- EXTRACTED DATA:

****

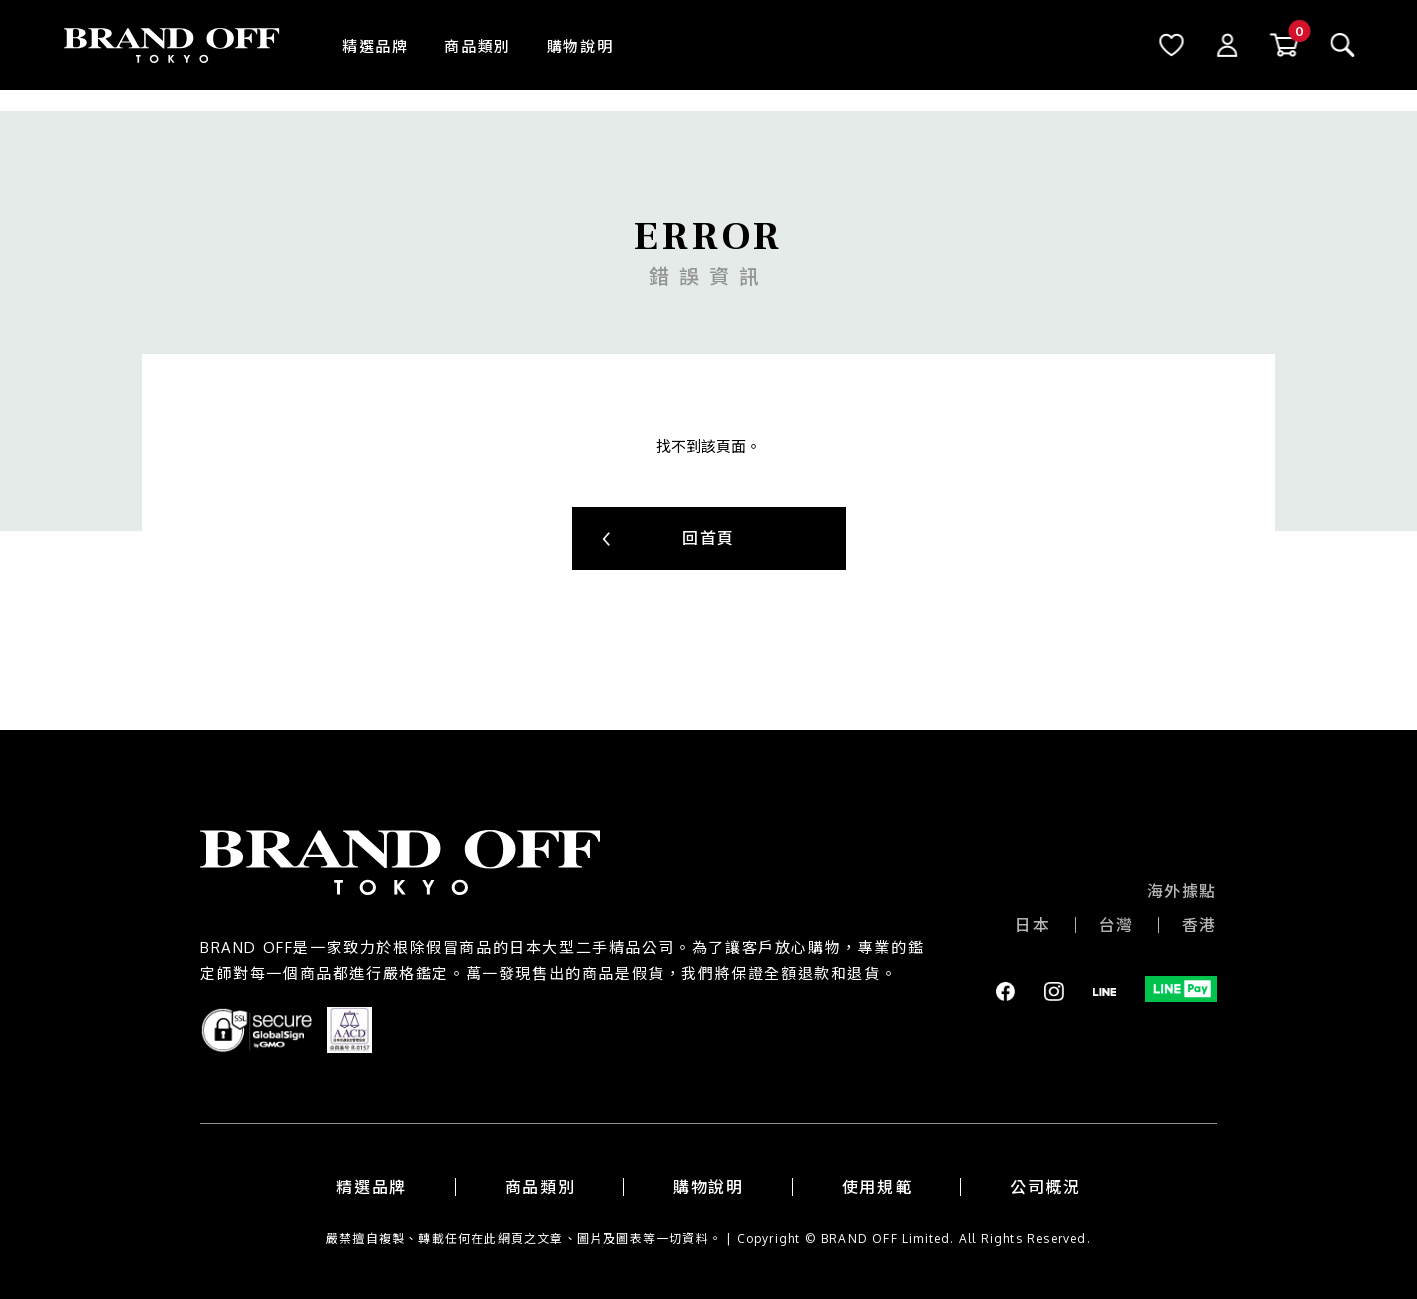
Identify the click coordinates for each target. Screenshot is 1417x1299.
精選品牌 (375, 46)
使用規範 (877, 1187)
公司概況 (1045, 1187)
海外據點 (1182, 891)
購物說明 (580, 46)
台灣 (1116, 925)
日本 (1032, 925)
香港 (1199, 925)
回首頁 (708, 538)
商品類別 (477, 46)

****

- AIM OF THE TASK:
Set down the material above word for word and skip its pictures.

- RESPONSE:
Identify the click coordinates for each target. Screenshot is 1417x1299.
精選品牌 (375, 46)
使用規範 (877, 1187)
公司概況 (1045, 1187)
海外據點 (1182, 891)
購物說明 (580, 46)
台灣 (1116, 925)
日本 (1032, 925)
香港 (1199, 925)
回首頁 (708, 538)
商品類別 (477, 46)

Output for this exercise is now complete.